The world is full of perverse incentives and misplaced interventions, and the UK WEEE legislation is the embodiment of both. The EU’s aim for its waste legislation is to drive resource efficiency and create a circular economy, and at the beginning of July it announced new, more ambitious targets but without major adjustments to the UK’s application of the directive we will surely miss them.


The WEEE producer compliance system is fundamentally flawed, for several reasons. Firstly, because it operates on the basis of volume targets so it is geared towards collecting the maximum amount of ewaste, not deriving the maximum value from the resources contained within it. Secondly, because it doesn't measure whole device re-use or parts re-use, both of which are preferable to recycling from the point of view of the waste hierarchy and essential components of a circular economy. And thirdly because it imposes a cost on the EEE producer which is based purely on market share and takes no account of how easy it is to recover value from the device. As a result, the most expedient process for recyclers is to bulk up ewaste and shred everything, resulting in low-grade recyclate that has little value as a manufacturing resource. Even if a device is working, or repairable, the collection process damages it beyond repair. And there is no incentive on WEEE producers to improve the design of their products to facilitate repairability or material recovery at end of first use.

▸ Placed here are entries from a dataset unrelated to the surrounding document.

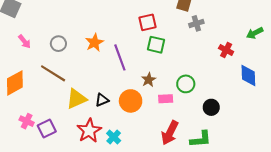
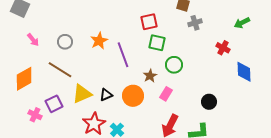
green arrow: (255, 33) -> (242, 23), moved
green circle: (186, 84) -> (174, 65), moved
pink rectangle: (166, 99) -> (166, 94), turned -56
purple square: (47, 129) -> (54, 104), moved

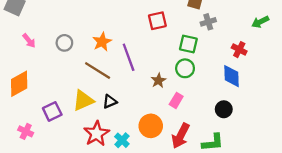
green square: (157, 43) -> (188, 44), moved
brown line: (60, 70) -> (98, 71), moved
blue diamond: (244, 72) -> (231, 76), moved
orange circle: (133, 96) -> (151, 126), moved
pink cross: (35, 115) -> (26, 131), moved

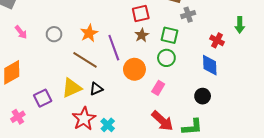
green arrow: (260, 22) -> (240, 25), moved, turned -63
brown star: (158, 80) -> (142, 35), moved
orange circle: (151, 126) -> (134, 69), moved
pink cross: (26, 131) -> (18, 117), turned 32
red arrow: (181, 136) -> (162, 121), turned -75

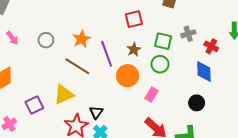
gray cross: (188, 15) -> (188, 34), moved
brown star: (142, 35) -> (134, 50), moved
black triangle: (96, 89) -> (96, 112), moved, turned -32

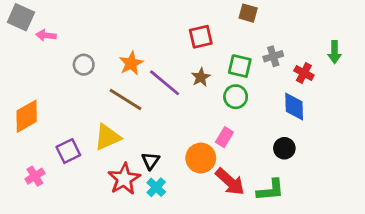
pink arrow: (12, 38) -> (46, 35), moved, turned 136
purple line: (107, 54) -> (165, 83), turned -30
orange circle: (128, 76) -> (201, 158), moved

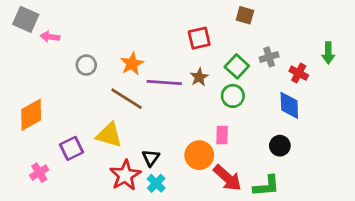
green square: (240, 66) -> (237, 66), turned 30
purple line: (165, 83) -> (164, 82), turned -36
yellow triangle: (107, 137) -> (109, 135), turned 40
pink rectangle: (224, 137) -> (222, 135), turned -30

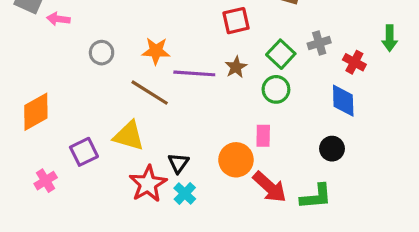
orange star: (132, 64) -> (156, 51), turned 30

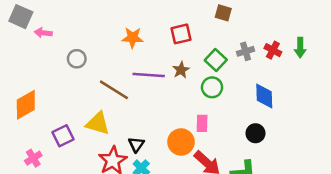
orange star: (156, 51) -> (133, 38), moved
red cross: (354, 62) -> (273, 50), moved

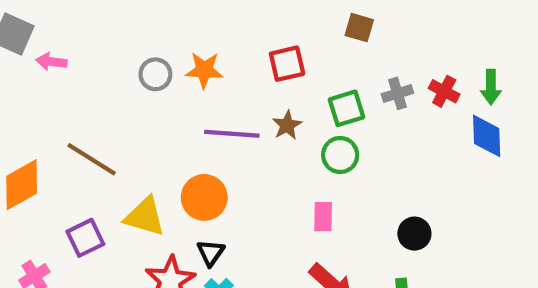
gray circle: (77, 59) -> (155, 74), moved
green square: (216, 60) -> (347, 108), turned 30
brown line: (114, 90) -> (92, 159), moved
blue diamond: (264, 96) -> (487, 136), moved
orange circle: (181, 142) -> (204, 197), moved

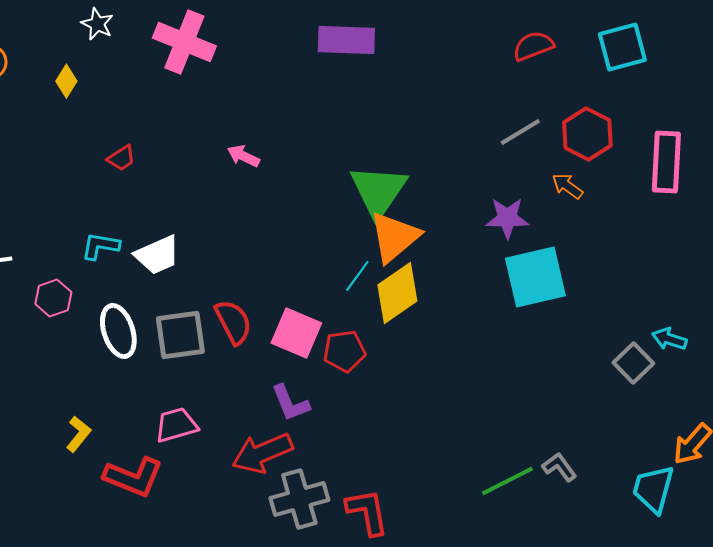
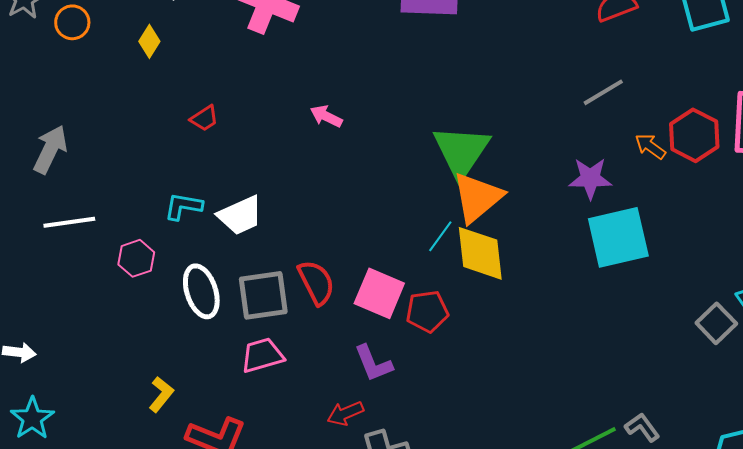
red hexagon: (587, 134) -> (694, 135), moved
yellow diamond: (397, 293) -> (480, 253), turned -62
pink trapezoid: (176, 425) -> (262, 355), moved
red arrow: (262, 453) -> (345, 413), size x0.6

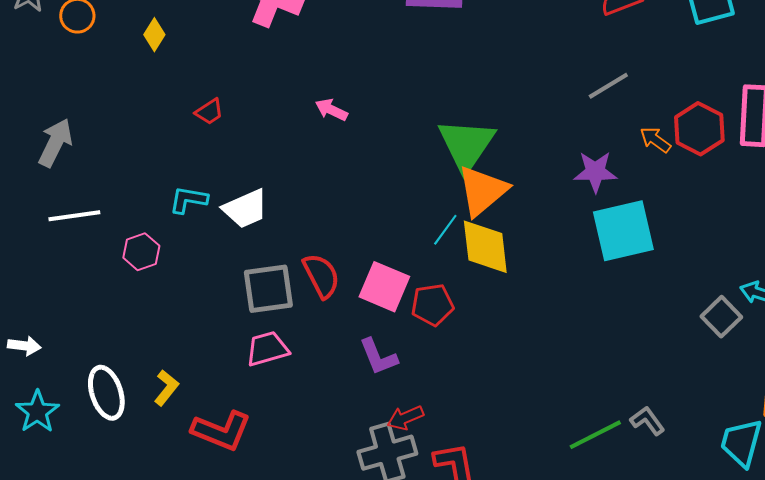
white ellipse: (201, 291) -> (106, 393), moved
red arrow: (345, 413) -> (405, 418), moved

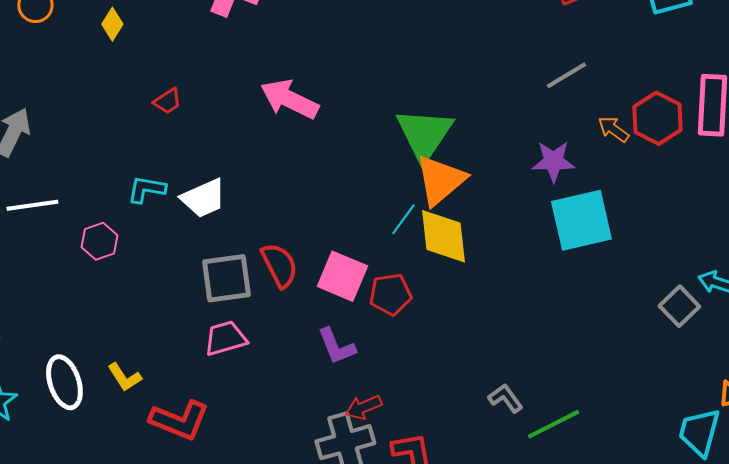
pink arrow: (331, 110) -> (289, 99), size x1.8
yellow L-shape: (166, 388) -> (124, 377), turned 108
gray L-shape: (647, 421) -> (505, 398), moved

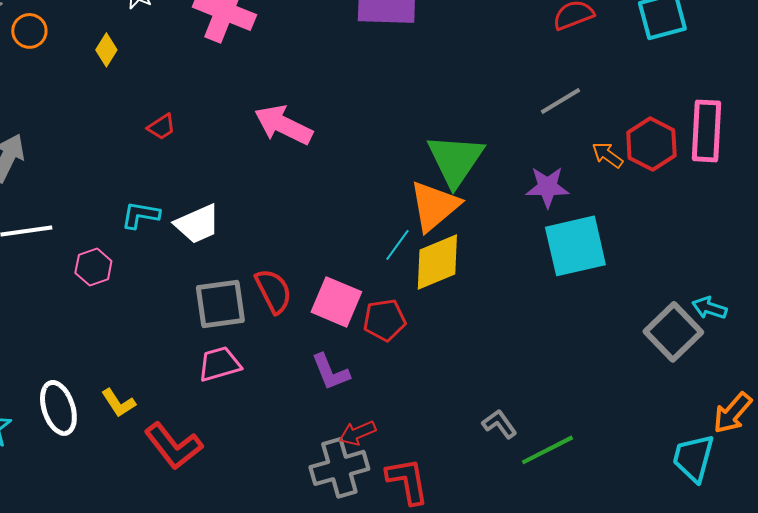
green triangle: (424, 134) -> (455, 160), moved
yellow diamond: (443, 236) -> (437, 262), turned 74
gray square: (679, 306) -> (673, 332), size x1.4
red L-shape: (179, 420) -> (173, 446), turned 30

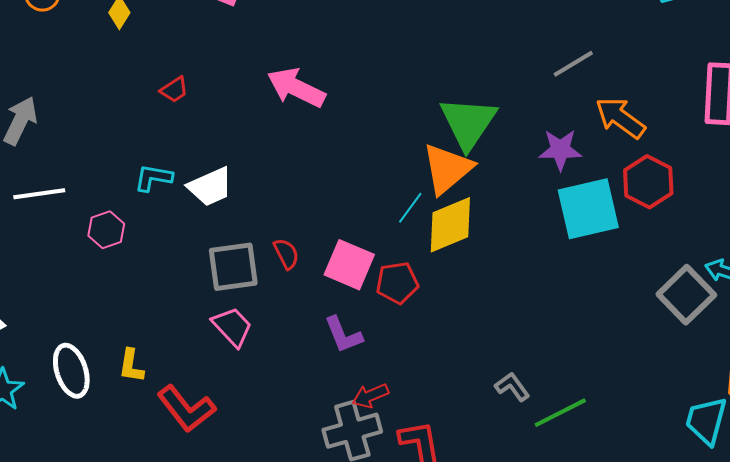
red hexagon: (651, 144) -> (648, 182), moved
orange arrow: (607, 155) -> (620, 118), size x1.6
red semicircle: (273, 291) -> (286, 254), size x0.7
pink trapezoid: (219, 364) -> (232, 327), turned 63
yellow L-shape: (118, 403) -> (131, 366), turned 42

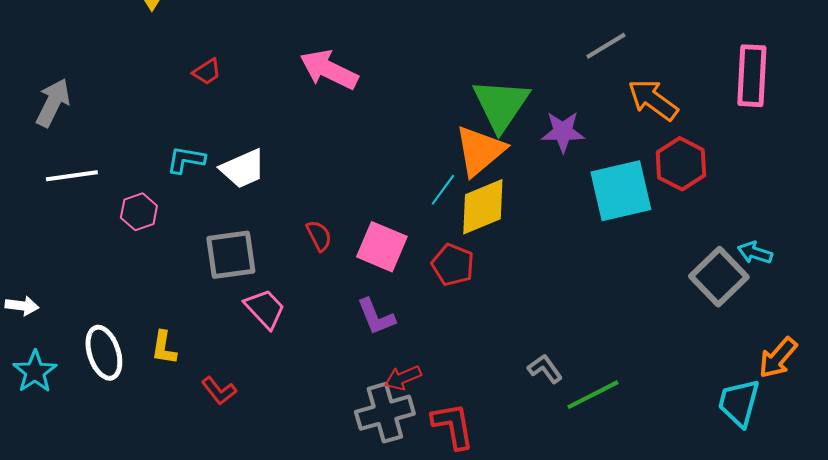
purple star: (560, 150) -> (563, 132), moved
gray square: (233, 267) -> (231, 255), moved
red pentagon: (397, 283) -> (453, 265), moved, turned 30
red L-shape: (186, 409) -> (219, 391), size x0.6

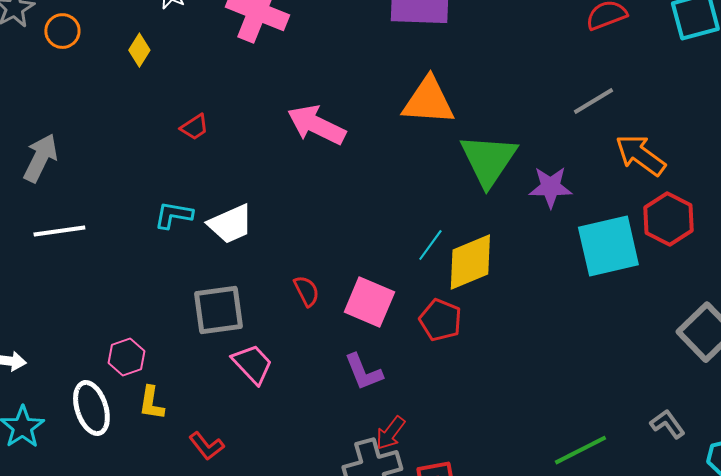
orange triangle: (480, 151) -> (428, 101), moved, turned 44
pink hexagon: (139, 212) -> (126, 357), moved
gray L-shape: (545, 369) -> (667, 424), moved
red arrow: (403, 378) -> (390, 433), turned -30

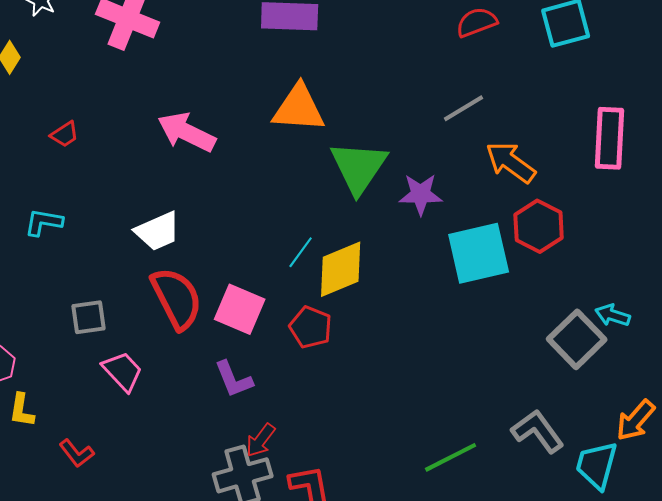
white trapezoid: (230, 224) -> (158, 231), moved
red semicircle: (306, 291) -> (177, 298), size x2.0
gray square: (218, 310) -> (89, 317), size x0.7
gray L-shape: (667, 424) -> (538, 431), size x1.5

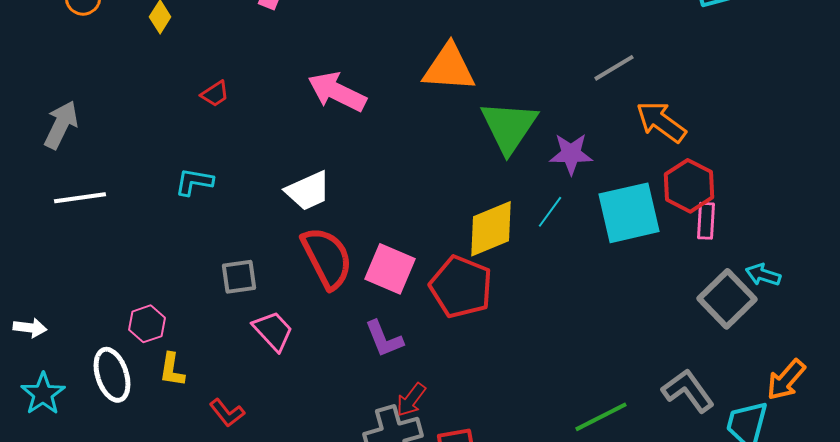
pink rectangle: (610, 138) -> (706, 221), moved, size x0.6
cyan line: (301, 252) -> (550, 212), moved
red pentagon: (311, 327) -> (461, 287), size x1.5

Compare that with an ICT asset recovery company that inspects devices to determine what can be refurbished or cosmetically improved and resold for second use, what can have spare parts harvested for use in repairing other devices and what can be dismantled so that single metals or polymers can be recovered and returned in as-virgin quality for other manufacturing processes. A large proportion of ICT equipment has sufficient intrinsic value to fund the recovery processes, generate a profit margin for the asset recovery company and even return some value to the producer or the user. Many such programmes offer social value, by making donations to charity or funding education projects. This approach supports the resource stewardship agenda, returns value to the economy and creates jobs, but no account is taken of it in the government's WEEE targets.


Many suppliers of ICT equipment in the B2B sector now find themselves in the same position as Kyocera. We are compelled to pay into a compliance scheme which hardly any of our customers use because the alternatives are preferable from both an economic and an environmental point of view. Indeed, when we retire old IT kit we use a free asset recovery service with added social value in preference to the WEEE compliance scheme we offer our customers. The current WEEE legislation will miss its targets because it serves nobody but the compliance partners - and yet according to recent press reports they can't make it pay either. We need a better system, and quickly.